Gentiana asclepiadea, seeds in some lucky people's gardens.

Cowslips, Primula veris, like nearly all primulas will seed very easily in the right conditions.
Others seed too much, and this is something which Cultivating Chaos does not really face up to, or that of creating dangerously invasively aliens. Effective self-seeders are classically pioneer plants, whose survival strategy is to cast vast quantities of seed around to ensure species survival in unstable and transitional environments. Some will become a nuisance. Early on, at Montpelier, I planted out Euphorbia rigida, which is a winter annual which produces a large head of small white yellow-green flowers. Fine, except that just before flowering time it tends to fall over, looking a right mess. I've spent years trying to get rid of it, but now with the garden very much fuller, the opportunity it has for seeding is much reduced, and seedlings which survive attempts at elimination face more competition perhaps – as they don't seem to fall over so much. So, it survives as a minor, and largely tolerated, element. 
Euphorbia rigida - can look good can't it?
Astrantia major varieties, all seeded from - originally pink/red, varieties.

In view of what I have just said about the euphorbia, some self-seeders which went from interesting to annoying have become less annoying over time. One reason i think is that in the early years of the garden there was more space, so a few things, like Echinops bannaticus 'Taplow Giant' got enormous and were just a nuisance. Now I weed out most of its seedlings just letting a few grow, and since there is now so much more competition, they do not grow so big. This is a species which seems distinctly short-lived like many vigorous seeders, and so the self-seeding is needed if it is stay in the garden.
Meadowsweet, a locally native plant, spontaneous seedlings have to be watched; pretty for a few years but then so strongly spreading it needs removing.

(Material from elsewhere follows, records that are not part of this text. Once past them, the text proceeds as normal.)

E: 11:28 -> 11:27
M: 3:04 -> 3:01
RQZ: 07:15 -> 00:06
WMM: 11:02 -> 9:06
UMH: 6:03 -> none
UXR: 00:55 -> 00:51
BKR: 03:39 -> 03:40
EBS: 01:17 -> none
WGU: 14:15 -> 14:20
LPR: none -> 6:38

Most unwanted seedlings can be hoed off or pulled out. Sometimes they can't, because, like fennel, they rapidly develop a deep taproot which needs digging out, or spraying out (except that that is never going to work in the winter). Molinia caerulea is another horror, as even small plants have a very dense wide-spreading and tough root system. Given half a chance they seem to be able to insinuate a profusion of seedlings in amongst other plants. In our heavy loam, all these that need digging out create quite a lot of work. So last week we dug out all the Molinia caerulea subsp. arundinacea types – the tall ones. I have written beforeabout my concerns over certain grasses becoming too aggressively self-seeding. This is something which we really do need to watch out for. Some are potentially very problematic.

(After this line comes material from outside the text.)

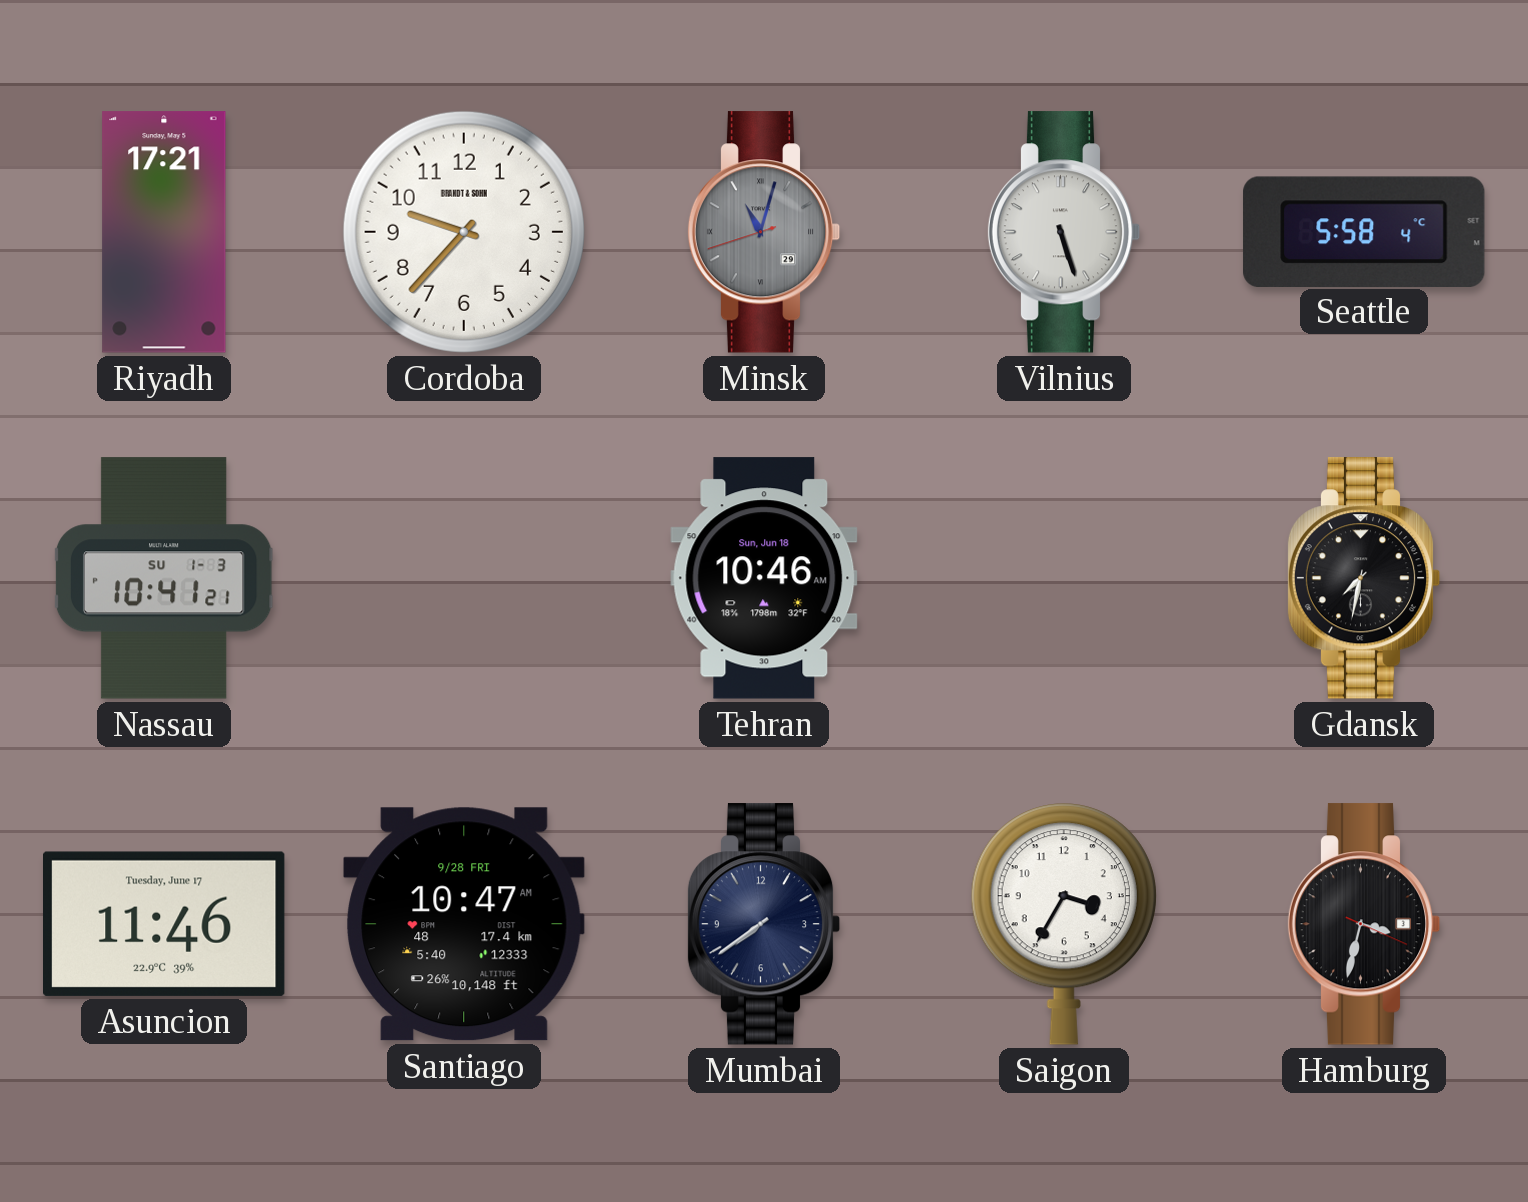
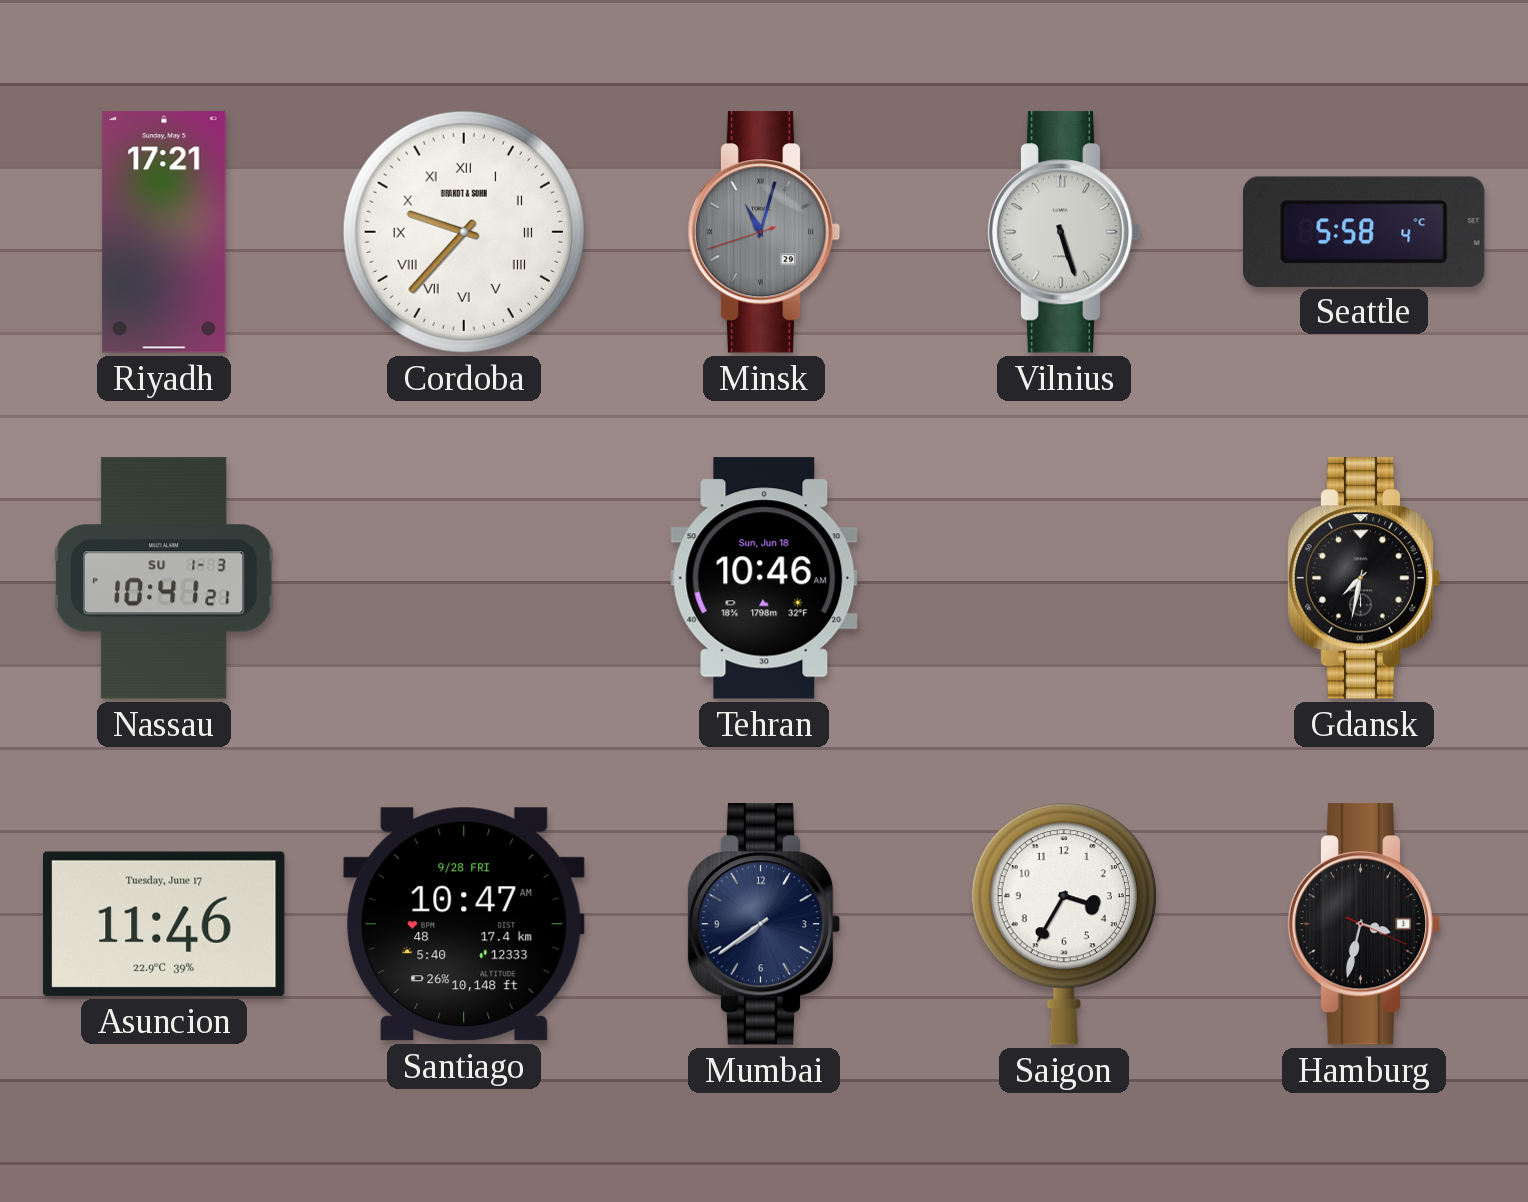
Cordoba numerals: Arabic -> Roman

Aquilegia vulgaris, the Queen of self-seeders, as they maintain amazing diversity as generations replace each other.
Telekia speciosa - one of those 'perennials' which lives for only a few years, and has to self-seed in the garden for it to survive. With us it seems to do so at the right kind of level.
Silene dioica, red campion, a vigorous self-seeder, but since it is almost summer dormant, it fits in well with summer flowering perennials, at least in our long Atlantic growing season.